Future Areas of Research

Based on the research and analysis we have done, we’ve found that discrimination may not be a large factor in Seattle when officers are stopping suspects. We found that a majority of suspects being stopped were White, followed by African American. This may be due to the population composition of Seattle, but overall there seems to be little discrimination in this stop data. However, one interesting factor we discovered was that only 7% of Seattle’s population consisted of African American people, yet African Americans made up around 34% of the Terry stops and were the second most likely ethnic group to be pulled over.

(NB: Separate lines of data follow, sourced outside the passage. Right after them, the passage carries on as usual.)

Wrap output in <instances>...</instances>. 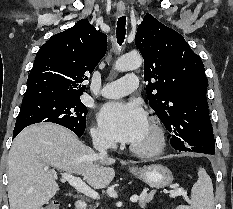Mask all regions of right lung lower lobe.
Wrapping results in <instances>:
<instances>
[{
  "label": "right lung lower lobe",
  "instance_id": "obj_1",
  "mask_svg": "<svg viewBox=\"0 0 233 209\" xmlns=\"http://www.w3.org/2000/svg\"><path fill=\"white\" fill-rule=\"evenodd\" d=\"M22 129L14 130L13 138H15ZM78 137H81L84 132L73 131Z\"/></svg>",
  "mask_w": 233,
  "mask_h": 209
}]
</instances>
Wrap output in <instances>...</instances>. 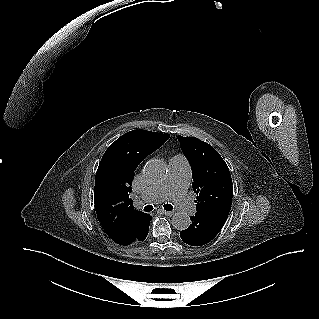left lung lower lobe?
I'll return each instance as SVG.
<instances>
[{"mask_svg": "<svg viewBox=\"0 0 319 319\" xmlns=\"http://www.w3.org/2000/svg\"><path fill=\"white\" fill-rule=\"evenodd\" d=\"M228 214L218 212L197 213L191 216L192 224L180 232L188 245L201 246L210 242L221 230Z\"/></svg>", "mask_w": 319, "mask_h": 319, "instance_id": "1", "label": "left lung lower lobe"}]
</instances>
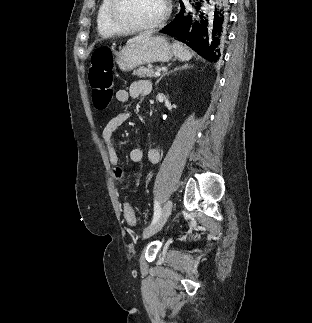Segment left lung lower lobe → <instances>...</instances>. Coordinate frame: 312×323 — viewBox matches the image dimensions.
Listing matches in <instances>:
<instances>
[{
    "label": "left lung lower lobe",
    "mask_w": 312,
    "mask_h": 323,
    "mask_svg": "<svg viewBox=\"0 0 312 323\" xmlns=\"http://www.w3.org/2000/svg\"><path fill=\"white\" fill-rule=\"evenodd\" d=\"M206 7L188 11L181 3L175 19L161 32L186 43L200 56L217 61L227 36L228 3L225 0H206Z\"/></svg>",
    "instance_id": "obj_1"
}]
</instances>
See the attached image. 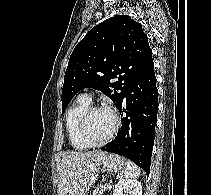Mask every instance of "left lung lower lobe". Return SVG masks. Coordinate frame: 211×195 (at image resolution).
I'll list each match as a JSON object with an SVG mask.
<instances>
[{"label":"left lung lower lobe","instance_id":"obj_1","mask_svg":"<svg viewBox=\"0 0 211 195\" xmlns=\"http://www.w3.org/2000/svg\"><path fill=\"white\" fill-rule=\"evenodd\" d=\"M118 109L122 127L101 150L127 157L149 175L158 112L153 59L134 78Z\"/></svg>","mask_w":211,"mask_h":195}]
</instances>
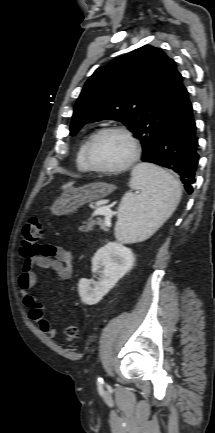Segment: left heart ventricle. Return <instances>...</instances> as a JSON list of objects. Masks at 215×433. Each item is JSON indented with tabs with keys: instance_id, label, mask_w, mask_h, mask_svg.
Listing matches in <instances>:
<instances>
[{
	"instance_id": "obj_1",
	"label": "left heart ventricle",
	"mask_w": 215,
	"mask_h": 433,
	"mask_svg": "<svg viewBox=\"0 0 215 433\" xmlns=\"http://www.w3.org/2000/svg\"><path fill=\"white\" fill-rule=\"evenodd\" d=\"M131 154L128 140L118 133H108L101 136L93 145L91 158L95 165L114 168L127 161Z\"/></svg>"
}]
</instances>
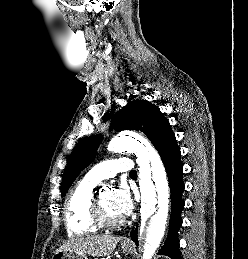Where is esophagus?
<instances>
[{"mask_svg": "<svg viewBox=\"0 0 248 259\" xmlns=\"http://www.w3.org/2000/svg\"><path fill=\"white\" fill-rule=\"evenodd\" d=\"M123 243H124V244H130L131 241H130V239H127V238H126V239L123 240Z\"/></svg>", "mask_w": 248, "mask_h": 259, "instance_id": "1", "label": "esophagus"}]
</instances>
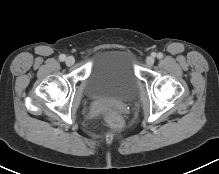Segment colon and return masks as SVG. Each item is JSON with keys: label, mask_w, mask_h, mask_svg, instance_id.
<instances>
[{"label": "colon", "mask_w": 219, "mask_h": 174, "mask_svg": "<svg viewBox=\"0 0 219 174\" xmlns=\"http://www.w3.org/2000/svg\"><path fill=\"white\" fill-rule=\"evenodd\" d=\"M105 119L107 123L112 127V128H119L122 125V119L120 114L114 110V109H109L106 114H105Z\"/></svg>", "instance_id": "5ec220e1"}]
</instances>
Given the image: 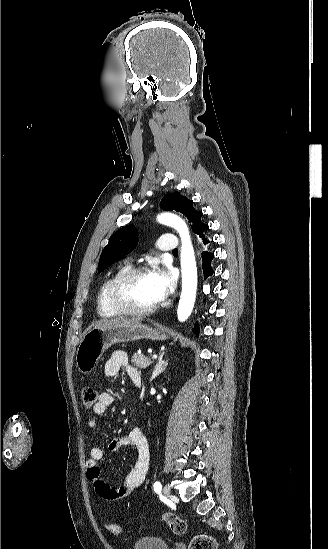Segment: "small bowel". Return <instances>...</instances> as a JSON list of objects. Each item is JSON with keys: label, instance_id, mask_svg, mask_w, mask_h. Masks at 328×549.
Masks as SVG:
<instances>
[{"label": "small bowel", "instance_id": "obj_1", "mask_svg": "<svg viewBox=\"0 0 328 549\" xmlns=\"http://www.w3.org/2000/svg\"><path fill=\"white\" fill-rule=\"evenodd\" d=\"M121 369H125L128 376L134 381L139 373L136 368L129 364L128 355L124 351H115L111 354L104 365V373L108 377L116 376ZM114 402V397L109 392H102L93 407L96 415L104 414ZM88 428L97 431L99 424L97 420L91 419L88 422ZM122 447H131L136 450L137 458L132 469L126 474L122 484L114 487L107 484L101 477V471L98 462L103 457V451L99 447H93L90 451V457L87 460V475L92 483L95 492L103 499L116 501L128 497L144 481L149 469L150 449L146 436L139 427H133L125 437L113 439L109 445L110 452H116Z\"/></svg>", "mask_w": 328, "mask_h": 549}]
</instances>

These findings incite the question of whether other factors are playing a role in the conduction of terry stop in Seattle. Future research could look at the intersection of race and other factors (such as income, social status, etc.) and how the combination of factors may be affecting whether or not a suspect is stopped. It would also be interesting to look into how timing may affect stops. For example, it could be very possible that current events have a large impact on whether officers will pull over a suspect and the frequency of stops based on race or other factors could increase or decrease based on the current events. Overall, future research should consider looking into the duality of race and other factors and how it affects the conduction of terry stops as well as contextual and social factors that may influence the frequency of Terry stops.